- WORK INSTRUCTIONS -
Copy every record exactly, and keep the pictures out.

- DATA FOR PROCESSING -
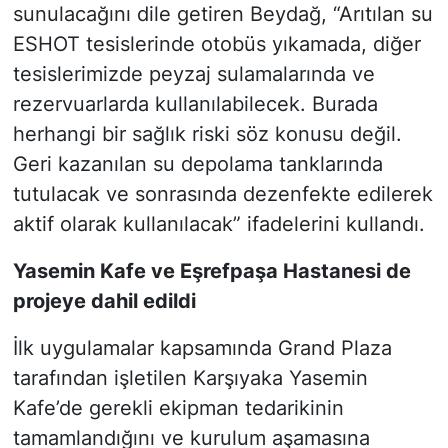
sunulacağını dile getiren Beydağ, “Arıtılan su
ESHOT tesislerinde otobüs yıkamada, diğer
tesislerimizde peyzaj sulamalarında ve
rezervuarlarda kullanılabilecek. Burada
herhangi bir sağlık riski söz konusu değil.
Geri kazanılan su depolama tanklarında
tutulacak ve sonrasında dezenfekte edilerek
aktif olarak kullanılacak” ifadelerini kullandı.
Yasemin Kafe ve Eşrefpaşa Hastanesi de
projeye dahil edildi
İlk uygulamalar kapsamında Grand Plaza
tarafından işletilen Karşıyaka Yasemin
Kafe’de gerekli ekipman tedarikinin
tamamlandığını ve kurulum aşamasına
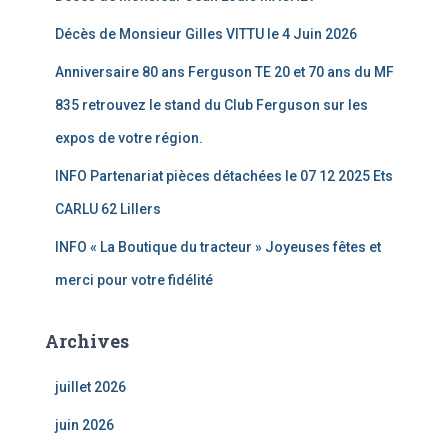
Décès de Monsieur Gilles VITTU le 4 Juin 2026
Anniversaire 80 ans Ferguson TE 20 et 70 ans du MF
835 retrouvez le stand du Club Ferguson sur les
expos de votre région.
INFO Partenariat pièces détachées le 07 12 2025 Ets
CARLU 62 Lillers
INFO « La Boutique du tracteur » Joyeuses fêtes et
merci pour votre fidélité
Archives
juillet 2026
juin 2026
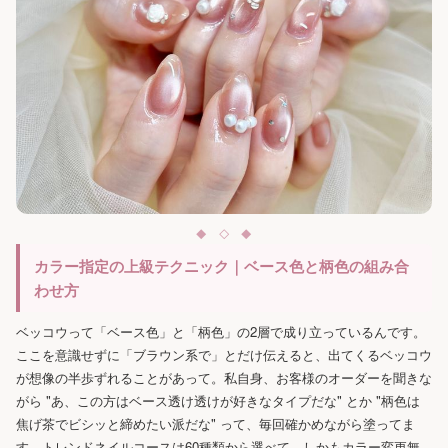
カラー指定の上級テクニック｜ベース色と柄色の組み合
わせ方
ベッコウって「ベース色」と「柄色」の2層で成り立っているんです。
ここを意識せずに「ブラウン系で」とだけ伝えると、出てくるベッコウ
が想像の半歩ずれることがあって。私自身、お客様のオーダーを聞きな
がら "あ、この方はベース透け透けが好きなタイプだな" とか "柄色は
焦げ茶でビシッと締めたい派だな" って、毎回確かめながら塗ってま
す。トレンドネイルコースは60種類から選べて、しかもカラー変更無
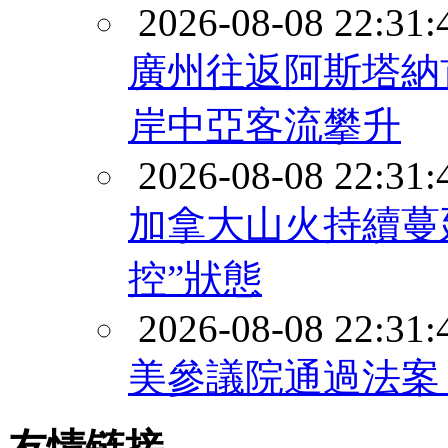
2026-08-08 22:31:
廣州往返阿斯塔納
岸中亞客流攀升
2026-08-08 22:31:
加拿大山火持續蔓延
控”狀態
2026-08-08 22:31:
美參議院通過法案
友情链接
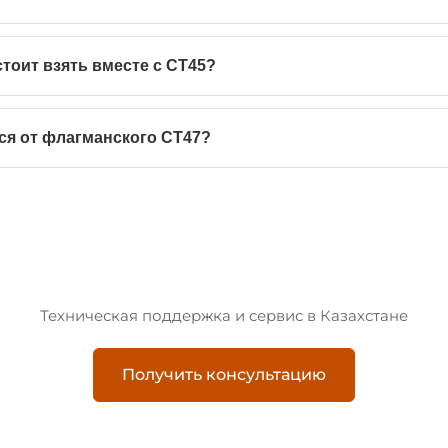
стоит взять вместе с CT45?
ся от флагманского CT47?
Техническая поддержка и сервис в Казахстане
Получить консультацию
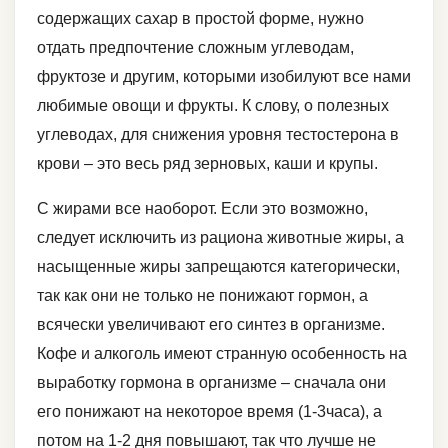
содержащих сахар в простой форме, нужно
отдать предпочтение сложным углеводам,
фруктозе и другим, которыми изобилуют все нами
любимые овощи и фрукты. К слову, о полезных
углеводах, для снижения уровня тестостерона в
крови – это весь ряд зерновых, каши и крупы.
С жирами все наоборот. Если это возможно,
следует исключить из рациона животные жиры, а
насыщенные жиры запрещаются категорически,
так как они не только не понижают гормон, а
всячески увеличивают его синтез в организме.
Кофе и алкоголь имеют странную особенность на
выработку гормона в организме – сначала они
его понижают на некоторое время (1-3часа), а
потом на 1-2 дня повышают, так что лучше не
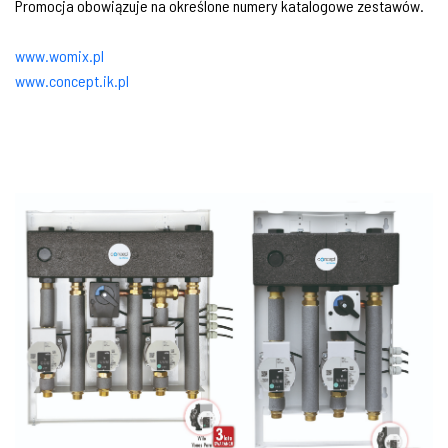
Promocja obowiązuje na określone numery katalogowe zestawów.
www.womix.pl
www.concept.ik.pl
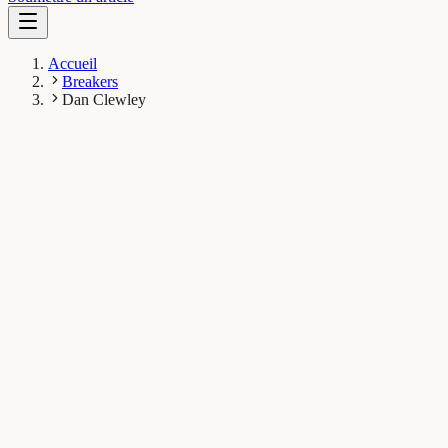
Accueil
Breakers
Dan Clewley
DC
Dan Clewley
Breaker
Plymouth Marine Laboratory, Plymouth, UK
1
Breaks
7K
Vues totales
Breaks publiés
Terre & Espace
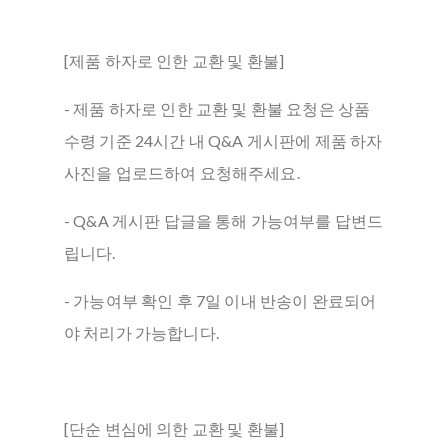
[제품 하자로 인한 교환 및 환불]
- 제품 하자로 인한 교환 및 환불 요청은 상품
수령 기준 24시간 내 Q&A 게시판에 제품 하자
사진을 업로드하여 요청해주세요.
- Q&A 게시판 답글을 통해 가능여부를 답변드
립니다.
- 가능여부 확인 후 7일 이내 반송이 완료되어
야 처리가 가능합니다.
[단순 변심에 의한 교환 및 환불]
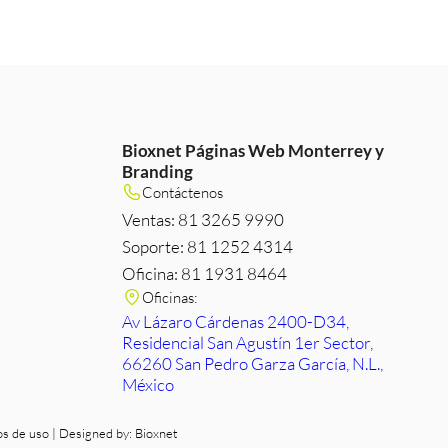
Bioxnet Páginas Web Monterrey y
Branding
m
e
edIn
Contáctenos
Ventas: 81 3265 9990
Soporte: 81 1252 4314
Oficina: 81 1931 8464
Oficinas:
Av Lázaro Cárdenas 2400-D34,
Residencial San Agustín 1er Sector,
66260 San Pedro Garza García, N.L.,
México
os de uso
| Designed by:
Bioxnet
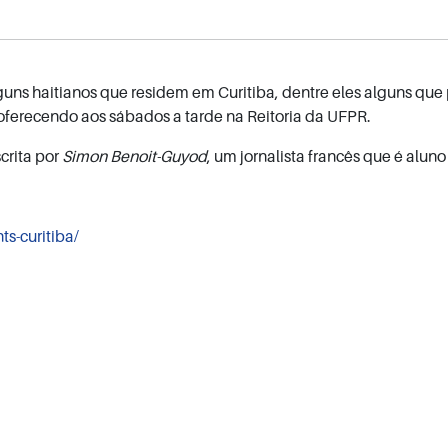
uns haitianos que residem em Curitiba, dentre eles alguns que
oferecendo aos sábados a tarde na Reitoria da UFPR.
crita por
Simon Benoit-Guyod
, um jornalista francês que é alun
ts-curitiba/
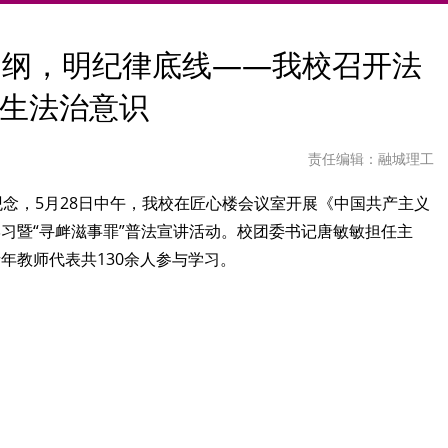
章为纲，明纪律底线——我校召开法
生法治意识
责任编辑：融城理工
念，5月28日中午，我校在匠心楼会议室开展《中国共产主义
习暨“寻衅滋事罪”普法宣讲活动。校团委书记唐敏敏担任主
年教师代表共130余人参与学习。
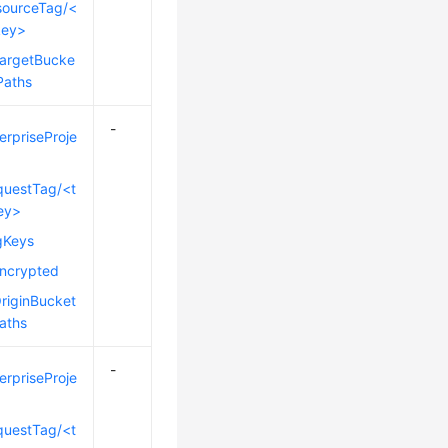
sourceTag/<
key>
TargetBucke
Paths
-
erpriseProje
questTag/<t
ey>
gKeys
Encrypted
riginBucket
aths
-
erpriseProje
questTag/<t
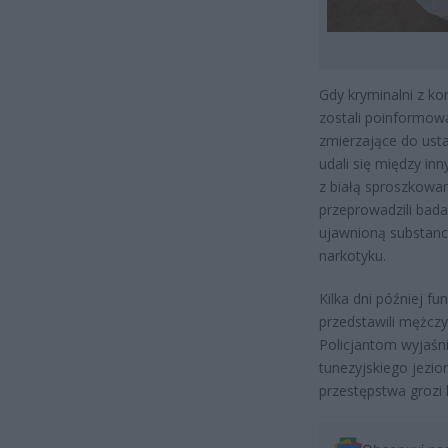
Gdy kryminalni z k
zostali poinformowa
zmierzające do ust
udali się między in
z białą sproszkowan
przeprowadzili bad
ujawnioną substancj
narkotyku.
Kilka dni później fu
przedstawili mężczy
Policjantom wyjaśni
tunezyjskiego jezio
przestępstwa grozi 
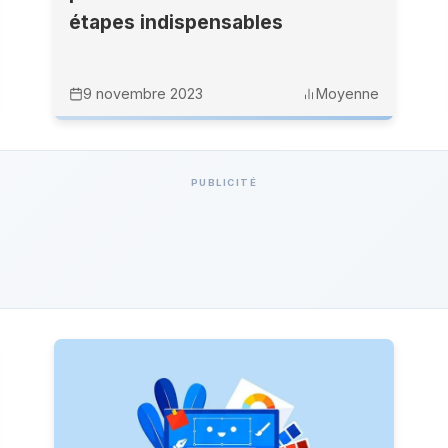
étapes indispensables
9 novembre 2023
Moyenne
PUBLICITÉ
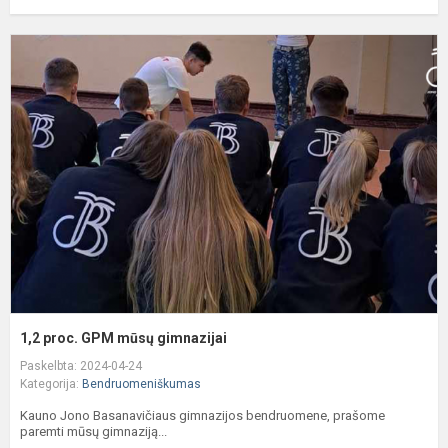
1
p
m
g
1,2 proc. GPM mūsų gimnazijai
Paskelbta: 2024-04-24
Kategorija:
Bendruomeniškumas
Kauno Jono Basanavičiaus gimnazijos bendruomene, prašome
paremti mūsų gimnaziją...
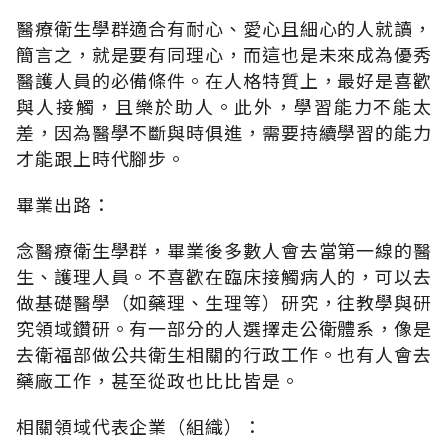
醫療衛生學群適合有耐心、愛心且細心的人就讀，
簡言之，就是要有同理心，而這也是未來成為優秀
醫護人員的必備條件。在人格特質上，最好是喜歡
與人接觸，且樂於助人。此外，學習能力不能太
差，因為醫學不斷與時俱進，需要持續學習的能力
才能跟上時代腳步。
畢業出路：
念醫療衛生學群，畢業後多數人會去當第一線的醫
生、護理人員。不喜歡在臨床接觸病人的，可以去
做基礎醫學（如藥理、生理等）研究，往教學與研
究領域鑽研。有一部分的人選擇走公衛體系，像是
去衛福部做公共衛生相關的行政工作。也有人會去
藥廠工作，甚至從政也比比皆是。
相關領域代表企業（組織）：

- COMPLETED TASK -
sunulacağını dile getiren Beydağ, “Arıtılan su
ESHOT tesislerinde otobüs yıkamada, diğer
tesislerimizde peyzaj sulamalarında ve
rezervuarlarda kullanılabilecek. Burada
herhangi bir sağlık riski söz konusu değil.
Geri kazanılan su depolama tanklarında
tutulacak ve sonrasında dezenfekte edilerek
aktif olarak kullanılacak” ifadelerini kullandı.
Yasemin Kafe ve Eşrefpaşa Hastanesi de
projeye dahil edildi
İlk uygulamalar kapsamında Grand Plaza
tarafından işletilen Karşıyaka Yasemin
Kafe’de gerekli ekipman tedarikinin
tamamlandığını ve kurulum aşamasına
Décès de Monsieur Gilles VITTU le 4 Juin 2026
Anniversaire 80 ans Ferguson TE 20 et 70 ans du MF
835 retrouvez le stand du Club Ferguson sur les
expos de votre région.
INFO Partenariat pièces détachées le 07 12 2025 Ets
CARLU 62 Lillers
INFO « La Boutique du tracteur » Joyeuses fêtes et
merci pour votre fidélité
Archives
juillet 2026
juin 2026
カラー指定の上級テクニック｜ベース色と柄色の組み合
わせ方
ベッコウって「ベース色」と「柄色」の2層で成り立っているんです。
ここを意識せずに「ブラウン系で」とだけ伝えると、出てくるベッコウ
が想像の半歩ずれることがあって。私自身、お客様のオーダーを聞きな
がら "あ、この方はベース透け透けが好きなタイプだな" とか "柄色は
焦げ茶でビシッと締めたい派だな" って、毎回確かめながら塗ってま
す。トレンドネイルコースは60種類から選べて、しかもカラー変更無
2026-08-08 22:31:
廣州往返阿斯塔納
岸中亞客流攀升
2026-08-08 22:31:
加拿大山火持續蔓延
控”狀態
2026-08-08 22:31:
美參議院通過法案
友情链接
стоит взять вместе с CT45?
ся от флагманского CT47?
Техническая поддержка и сервис в Казахстане
Получить консультацию
содержащих сахар в простой форме, нужно
отдать предпочтение сложным углеводам,
фруктозе и другим, которыми изобилуют все нами
любимые овощи и фрукты. К слову, о полезных
углеводах, для снижения уровня тестостерона в
крови – это весь ряд зерновых, каши и крупы.
С жирами все наоборот. Если это возможно,
следует исключить из рациона животные жиры, а
насыщенные жиры запрещаются категорически,
так как они не только не понижают гормон, а
всячески увеличивают его синтез в организме.
Кофе и алкоголь имеют странную особенность на
выработку гормона в организме – сначала они
его понижают на некоторое время (1-3часа), а
потом на 1-2 дня повышают, так что лучше не
Promocja obowiązuje na określone numery katalogowe zestawów.
www.womix.pl
www.concept.ik.pl
Accueil
Breakers
Dan Clewley
DC
Dan Clewley
Breaker
Plymouth Marine Laboratory, Plymouth, UK
1
Breaks
7K
Vues totales
Breaks publiés
Terre & Espace
[제품 하자로 인한 교환 및 환불]
- 제품 하자로 인한 교환 및 환불 요청은 상품
수령 기준 24시간 내 Q&A 게시판에 제품 하자
사진을 업로드하여 요청해주세요.
- Q&A 게시판 답글을 통해 가능여부를 답변드
립니다.
- 가능여부 확인 후 7일 이내 반송이 완료되어
야 처리가 가능합니다.
[단순 변심에 의한 교환 및 환불]
Bioxnet Páginas Web Monterrey y
Branding
m
e
edIn
Contáctenos
Ventas: 81 3265 9990
Soporte: 81 1252 4314
Oficina: 81 1931 8464
Oficinas:
Av Lázaro Cárdenas 2400-D34,
Residencial San Agustín 1er Sector,
66260 San Pedro Garza García, N.L.,
México
os de uso
| Designed by:
Bioxnet
uns haitianos que residem em Curitiba, dentre eles alguns que
oferecendo aos sábados a tarde na Reitoria da UFPR.
crita por
Simon Benoit-Guyod
, um jornalista francês que é alun
ts-curitiba/
章为纲，明纪律底线——我校召开法
生法治意识
责任编辑：融城理工
念，5月28日中午，我校在匠心楼会议室开展《中国共产主义
习暨“寻衅滋事罪”普法宣讲活动。校团委书记唐敏敏担任主
年教师代表共130余人参与学习。
sourceTag/<
key>
TargetBucke
Paths
-
erpriseProje
questTag/<t
ey>
gKeys
Encrypted
riginBucket
aths
-
erpriseProje
questTag/<t
Gdy kryminalni z k
zostali poinformowa
zmierzające do ust
udali się między in
z białą sproszkowan
przeprowadzili bad
ujawnioną substancj
narkotyku.
Kilka dni później fu
przedstawili mężczy
Policjantom wyjaśni
tunezyjskiego jezio
przestępstwa grozi 
étapes indispensables
9 novembre 2023
Moyenne
PUBLICITÉ
1
p
m
g
1,2 proc. GPM mūsų gimnazijai
Paskelbta: 2024-04-24
Kategorija:
Bendruomeniškumas
Kauno Jono Basanavičiaus gimnazijos bendruomene, prašome
paremti mūsų gimnaziją...
醫療衛生學群適合有耐心、愛心且細心的人就讀，
簡言之，就是要有同理心，而這也是未來成為優秀
醫護人員的必備條件。在人格特質上，最好是喜歡
與人接觸，且樂於助人。此外，學習能力不能太
差，因為醫學不斷與時俱進，需要持續學習的能力
才能跟上時代腳步。
畢業出路：
念醫療衛生學群，畢業後多數人會去當第一線的醫
生、護理人員。不喜歡在臨床接觸病人的，可以去
做基礎醫學（如藥理、生理等）研究，往教學與研
究領域鑽研。有一部分的人選擇走公衛體系，像是
去衛福部做公共衛生相關的行政工作。也有人會去
藥廠工作，甚至從政也比比皆是。
相關領域代表企業（組織）：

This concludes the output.